Liebe Brüder und Schwestern,
Diese Frage, liebe Brüder und Schwestern, wird mir in den letzten Tagen und Wochen häufiger gestellt. Das kann gar nicht sein, so antworten unisono die Theologinnen und Theologen, weil eine solche Annahme unserem Gottesbild widerspricht, als ob es darauf ankäme, welches Bild sich unsere Theologinnen und Theologen von Gott machen.

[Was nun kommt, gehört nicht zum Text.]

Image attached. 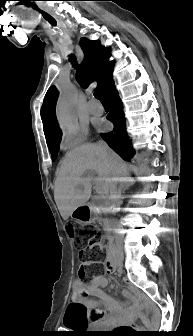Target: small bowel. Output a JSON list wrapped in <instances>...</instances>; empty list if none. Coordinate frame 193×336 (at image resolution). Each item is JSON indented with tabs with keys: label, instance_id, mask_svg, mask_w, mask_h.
Returning <instances> with one entry per match:
<instances>
[{
	"label": "small bowel",
	"instance_id": "obj_1",
	"mask_svg": "<svg viewBox=\"0 0 193 336\" xmlns=\"http://www.w3.org/2000/svg\"><path fill=\"white\" fill-rule=\"evenodd\" d=\"M105 272L108 275L114 273V268L108 262L105 264ZM107 285L108 280L102 274L94 276L89 282L76 279L72 285L73 301L65 325L71 327L87 322H102V326H110L128 323L131 320V309L109 297L104 292ZM124 296L133 298L129 291H124Z\"/></svg>",
	"mask_w": 193,
	"mask_h": 336
}]
</instances>
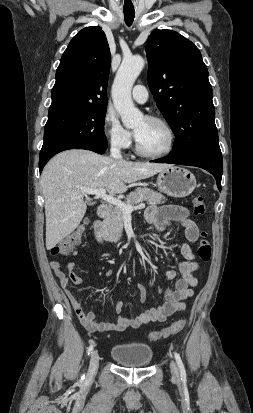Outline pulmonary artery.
Returning <instances> with one entry per match:
<instances>
[{
  "instance_id": "1",
  "label": "pulmonary artery",
  "mask_w": 253,
  "mask_h": 413,
  "mask_svg": "<svg viewBox=\"0 0 253 413\" xmlns=\"http://www.w3.org/2000/svg\"><path fill=\"white\" fill-rule=\"evenodd\" d=\"M133 99L138 103H145L148 100V91L143 85H136L132 91Z\"/></svg>"
}]
</instances>
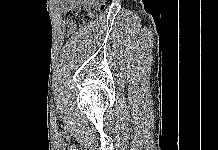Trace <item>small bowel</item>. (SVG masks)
Wrapping results in <instances>:
<instances>
[{
	"mask_svg": "<svg viewBox=\"0 0 218 150\" xmlns=\"http://www.w3.org/2000/svg\"><path fill=\"white\" fill-rule=\"evenodd\" d=\"M62 1H63V8L67 10V9L76 8L77 6L87 7L94 4L97 0H62Z\"/></svg>",
	"mask_w": 218,
	"mask_h": 150,
	"instance_id": "obj_1",
	"label": "small bowel"
}]
</instances>
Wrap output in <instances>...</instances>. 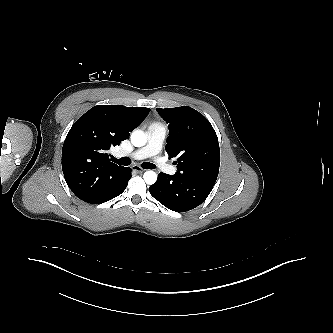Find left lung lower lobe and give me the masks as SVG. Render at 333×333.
Segmentation results:
<instances>
[{"label": "left lung lower lobe", "instance_id": "1", "mask_svg": "<svg viewBox=\"0 0 333 333\" xmlns=\"http://www.w3.org/2000/svg\"><path fill=\"white\" fill-rule=\"evenodd\" d=\"M212 188L211 185L183 180L176 175L159 173L158 180L149 190L150 194L168 209L186 212L203 203Z\"/></svg>", "mask_w": 333, "mask_h": 333}]
</instances>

Schauen wir in die Heilige Schrift, was Jesus uns sagt. Lk 13, 4–5 lesen wir: „Oder jene achtzehn Menschen, die beim Einsturz des Turms von Schiloach erschlagen wurden – meint ihr, dass nur sie Schuld auf sich geladen hatten, alle anderen Einwohner von Jerusalem aber nicht? Nein, im Gegenteil: Ihr alle werdet genauso umkommen, wenn ihr euch nicht bekehrt.“ Was heißt das für uns? Nun: Die Frage, ob persönliche Schuld für ein Unglück verantwortlich ist, ist nicht zielführend. Es kommt vielmehr darauf an, das Unglück als Aufruf zur Umkehr zu begreifen. Bekehrt euch! Macht nicht so weiter wie bisher!

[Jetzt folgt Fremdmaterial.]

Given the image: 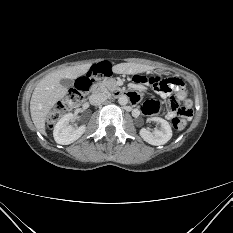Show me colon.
Segmentation results:
<instances>
[{"label": "colon", "instance_id": "obj_1", "mask_svg": "<svg viewBox=\"0 0 233 233\" xmlns=\"http://www.w3.org/2000/svg\"><path fill=\"white\" fill-rule=\"evenodd\" d=\"M101 65H107V64H101ZM99 66L100 65L93 67L90 70V72L93 69L99 70ZM107 66H108V71L107 72L99 71V75L96 78H102L110 74L111 72L110 66L109 65ZM133 80L138 83L148 82L152 84L156 90L159 91H168L172 88L173 84L177 83L175 80L171 78L163 79L154 76L146 78L141 75L134 76ZM89 86H90V81L87 80V75L79 78L75 82L74 87L68 91L65 98L59 101L55 106V108L48 115L47 123L49 127H53L60 120V118L63 116L65 112L78 106L83 101L84 95L88 91ZM148 107L153 113H157L162 109V104L158 101H149ZM167 107L169 110H173L177 112V115L172 119L173 128L176 130L184 129L193 113L191 101L187 99L182 101V103L180 104L179 101L173 99L167 104Z\"/></svg>", "mask_w": 233, "mask_h": 233}]
</instances>
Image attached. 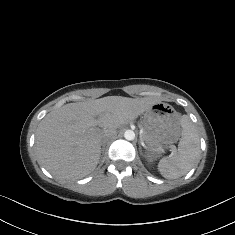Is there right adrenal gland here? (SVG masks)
Instances as JSON below:
<instances>
[{"label":"right adrenal gland","instance_id":"obj_1","mask_svg":"<svg viewBox=\"0 0 235 235\" xmlns=\"http://www.w3.org/2000/svg\"><path fill=\"white\" fill-rule=\"evenodd\" d=\"M104 153V148H101V154Z\"/></svg>","mask_w":235,"mask_h":235}]
</instances>
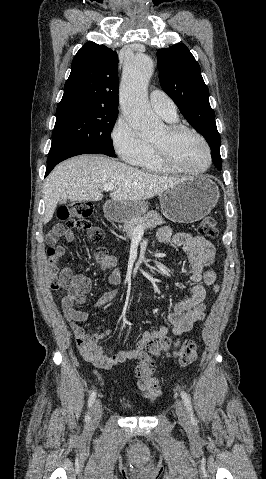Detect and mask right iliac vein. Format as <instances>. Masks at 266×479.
Returning <instances> with one entry per match:
<instances>
[{"instance_id": "right-iliac-vein-1", "label": "right iliac vein", "mask_w": 266, "mask_h": 479, "mask_svg": "<svg viewBox=\"0 0 266 479\" xmlns=\"http://www.w3.org/2000/svg\"><path fill=\"white\" fill-rule=\"evenodd\" d=\"M102 415V403L97 400L92 407L91 417L89 421V431H93L99 424Z\"/></svg>"}]
</instances>
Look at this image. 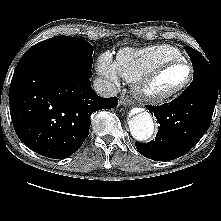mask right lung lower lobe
<instances>
[{
	"instance_id": "98d812e1",
	"label": "right lung lower lobe",
	"mask_w": 221,
	"mask_h": 221,
	"mask_svg": "<svg viewBox=\"0 0 221 221\" xmlns=\"http://www.w3.org/2000/svg\"><path fill=\"white\" fill-rule=\"evenodd\" d=\"M89 68L38 48L18 62L9 90L10 114L19 139L43 156L64 159L87 138L90 116L117 106L91 87Z\"/></svg>"
}]
</instances>
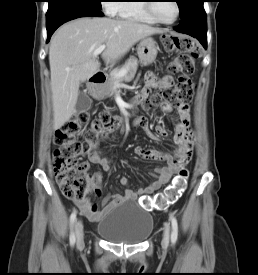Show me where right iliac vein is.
<instances>
[{
	"label": "right iliac vein",
	"instance_id": "right-iliac-vein-1",
	"mask_svg": "<svg viewBox=\"0 0 258 275\" xmlns=\"http://www.w3.org/2000/svg\"><path fill=\"white\" fill-rule=\"evenodd\" d=\"M75 233L77 239V246L81 247L84 243V230H83V223L81 220H77L75 222Z\"/></svg>",
	"mask_w": 258,
	"mask_h": 275
}]
</instances>
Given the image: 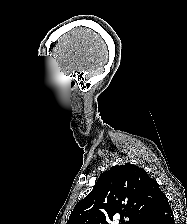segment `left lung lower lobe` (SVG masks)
I'll list each match as a JSON object with an SVG mask.
<instances>
[{
  "mask_svg": "<svg viewBox=\"0 0 187 224\" xmlns=\"http://www.w3.org/2000/svg\"><path fill=\"white\" fill-rule=\"evenodd\" d=\"M146 224H174L172 209L164 193L161 194L157 206Z\"/></svg>",
  "mask_w": 187,
  "mask_h": 224,
  "instance_id": "1",
  "label": "left lung lower lobe"
}]
</instances>
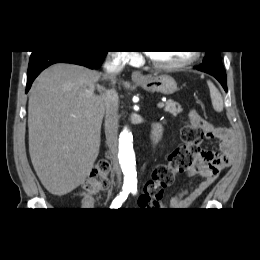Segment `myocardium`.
I'll return each mask as SVG.
<instances>
[{
  "label": "myocardium",
  "mask_w": 260,
  "mask_h": 260,
  "mask_svg": "<svg viewBox=\"0 0 260 260\" xmlns=\"http://www.w3.org/2000/svg\"><path fill=\"white\" fill-rule=\"evenodd\" d=\"M198 58H199V52L198 51H193V52H191V55L187 59H185L183 61L176 62V63L165 64V63L157 62L156 60H154L152 58V56L150 54L147 55V59H148L149 63L153 67H155L156 69L166 70V71L179 70V69L185 68L187 66H190Z\"/></svg>",
  "instance_id": "obj_1"
}]
</instances>
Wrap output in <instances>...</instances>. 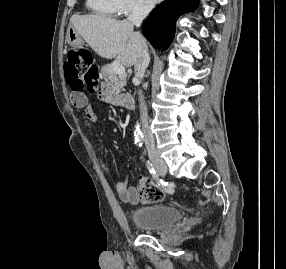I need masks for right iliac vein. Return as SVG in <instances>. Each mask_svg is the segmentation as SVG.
I'll return each instance as SVG.
<instances>
[{
  "mask_svg": "<svg viewBox=\"0 0 286 269\" xmlns=\"http://www.w3.org/2000/svg\"><path fill=\"white\" fill-rule=\"evenodd\" d=\"M157 171H158L160 174H165L166 171H167L166 165L163 164V165L158 166V167H157Z\"/></svg>",
  "mask_w": 286,
  "mask_h": 269,
  "instance_id": "1",
  "label": "right iliac vein"
}]
</instances>
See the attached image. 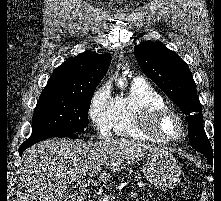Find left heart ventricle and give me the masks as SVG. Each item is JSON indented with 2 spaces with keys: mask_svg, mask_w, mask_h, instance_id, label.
Wrapping results in <instances>:
<instances>
[{
  "mask_svg": "<svg viewBox=\"0 0 221 201\" xmlns=\"http://www.w3.org/2000/svg\"><path fill=\"white\" fill-rule=\"evenodd\" d=\"M161 131L168 136H175L178 133V125L172 118L165 119L161 126Z\"/></svg>",
  "mask_w": 221,
  "mask_h": 201,
  "instance_id": "1",
  "label": "left heart ventricle"
}]
</instances>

Eine zweite Stelle aus der Heiligen Schrift möchte ich zitieren. Joh 9, 1–3 lesen wir: „Jesus sah unterwegs einen Mann, der seit seiner Geburt blind war. Da fragten ihn seine Jünger: Rabbi, wer hat gesündigt? Er selbst? Oder haben seine Eltern gesündigt, sodass er blind geboren wurde? Jesus antwortete: Weder er noch seine Eltern haben gesündigt, sondern das Wirken Gottes soll an ihm offenbar werden.“ Die Verneinung der Verantwortlichkeit persönlicher Schuld für ein physisches Übel bezieht sich hier jedoch nur auf den Einzelfall. Allgemein gibt Jesus keine Antwort. Er sagt vielmehr: Das physische Übel dient in diesem Einzelfall der Verherrlichung Gottes. Können wir hieraus eine Erkenntnis für unsere Leitfrage ableiten?

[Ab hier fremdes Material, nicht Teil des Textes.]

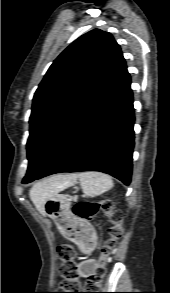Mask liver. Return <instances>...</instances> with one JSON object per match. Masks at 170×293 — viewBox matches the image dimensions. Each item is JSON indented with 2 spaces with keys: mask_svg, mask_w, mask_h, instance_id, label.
<instances>
[{
  "mask_svg": "<svg viewBox=\"0 0 170 293\" xmlns=\"http://www.w3.org/2000/svg\"><path fill=\"white\" fill-rule=\"evenodd\" d=\"M76 178V174L58 175L36 184L29 194L36 209L45 216L44 204L47 198L72 185Z\"/></svg>",
  "mask_w": 170,
  "mask_h": 293,
  "instance_id": "liver-1",
  "label": "liver"
}]
</instances>
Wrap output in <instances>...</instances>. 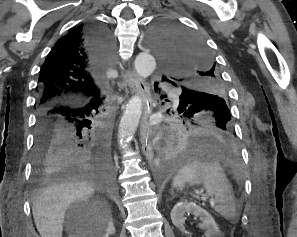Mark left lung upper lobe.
Wrapping results in <instances>:
<instances>
[{"instance_id": "1", "label": "left lung upper lobe", "mask_w": 297, "mask_h": 237, "mask_svg": "<svg viewBox=\"0 0 297 237\" xmlns=\"http://www.w3.org/2000/svg\"><path fill=\"white\" fill-rule=\"evenodd\" d=\"M148 41L162 61L170 81L182 89L181 107L188 115L214 114L232 129L226 89L210 50L203 40L171 22L155 24Z\"/></svg>"}]
</instances>
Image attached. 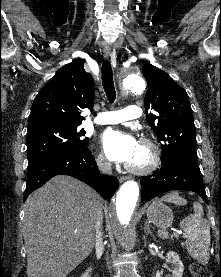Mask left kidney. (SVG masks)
I'll return each instance as SVG.
<instances>
[{
    "mask_svg": "<svg viewBox=\"0 0 221 277\" xmlns=\"http://www.w3.org/2000/svg\"><path fill=\"white\" fill-rule=\"evenodd\" d=\"M166 262L172 265V277H182L184 266L182 261L180 260L179 255L176 252L170 251L167 253ZM163 272L157 271L156 277H162Z\"/></svg>",
    "mask_w": 221,
    "mask_h": 277,
    "instance_id": "obj_1",
    "label": "left kidney"
}]
</instances>
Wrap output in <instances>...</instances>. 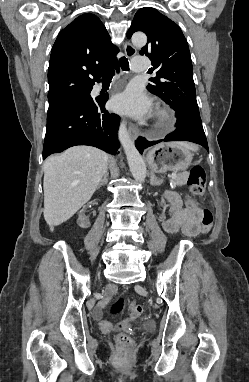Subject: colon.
I'll return each mask as SVG.
<instances>
[{
    "mask_svg": "<svg viewBox=\"0 0 249 382\" xmlns=\"http://www.w3.org/2000/svg\"><path fill=\"white\" fill-rule=\"evenodd\" d=\"M190 187V194L187 195L185 203L186 207L189 209H195L198 206L197 198L204 193L206 186V173L203 167L194 166L189 172V177L187 181ZM213 224V214L210 209L205 208L202 210V232H208ZM124 307L123 297H117L109 306L108 311L111 315H118ZM132 315L134 317L143 318L145 317V309L136 305L132 308ZM103 329L111 327L110 323L103 322L101 324ZM116 341L121 348L130 349L133 345L132 339L126 333H119L116 336Z\"/></svg>",
    "mask_w": 249,
    "mask_h": 382,
    "instance_id": "5ec220e1",
    "label": "colon"
}]
</instances>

Vielleicht so, wie es der päpstliche Hausprediger P. Raniero Cantalamessa bei seiner diesjährigen Karfreitagspredigt ausdrückte. Er sprach nicht über die Ursache, sondern über die Auswirkung des Todes Christi: „Es gibt eine Wirkung, die wir in der gegenwärtigen Situation besonders gut erfassen können. Das Kreuz Christi hat die Bedeutung des Schmerzes und des menschlichen Leidens verändert – jede Art von Leiden, physisch und moralisch. Es ist nicht länger eine Strafe, ein Fluch. Es wurde an seiner Wurzel erlöst, als der Sohn Gottes es auf sich nahm. Was ist der sicherste Beweis dafür, dass ein Getränk, das uns jemand anbietet, nicht vergiftet ist? Es ist der Beweis, wenn diese Person vor uns aus demselben Kelch trinkt. Das ist es, was Gott getan hat: Am Kreuz trank er vor der ganzen Welt aus dem Kelch des Schmerzes bis auf den letzten Tropfen. Auf diese Weise zeigte er uns, dass er nicht vergiftet ist, sondern dass sich am Boden eine Perle befindet.“ Im Kreuz ist Heil, im Kreuz ist Leben, im Kreuz ist Hoffnung – so beten wir, und wir bekennen die Auferstehung von den Toten.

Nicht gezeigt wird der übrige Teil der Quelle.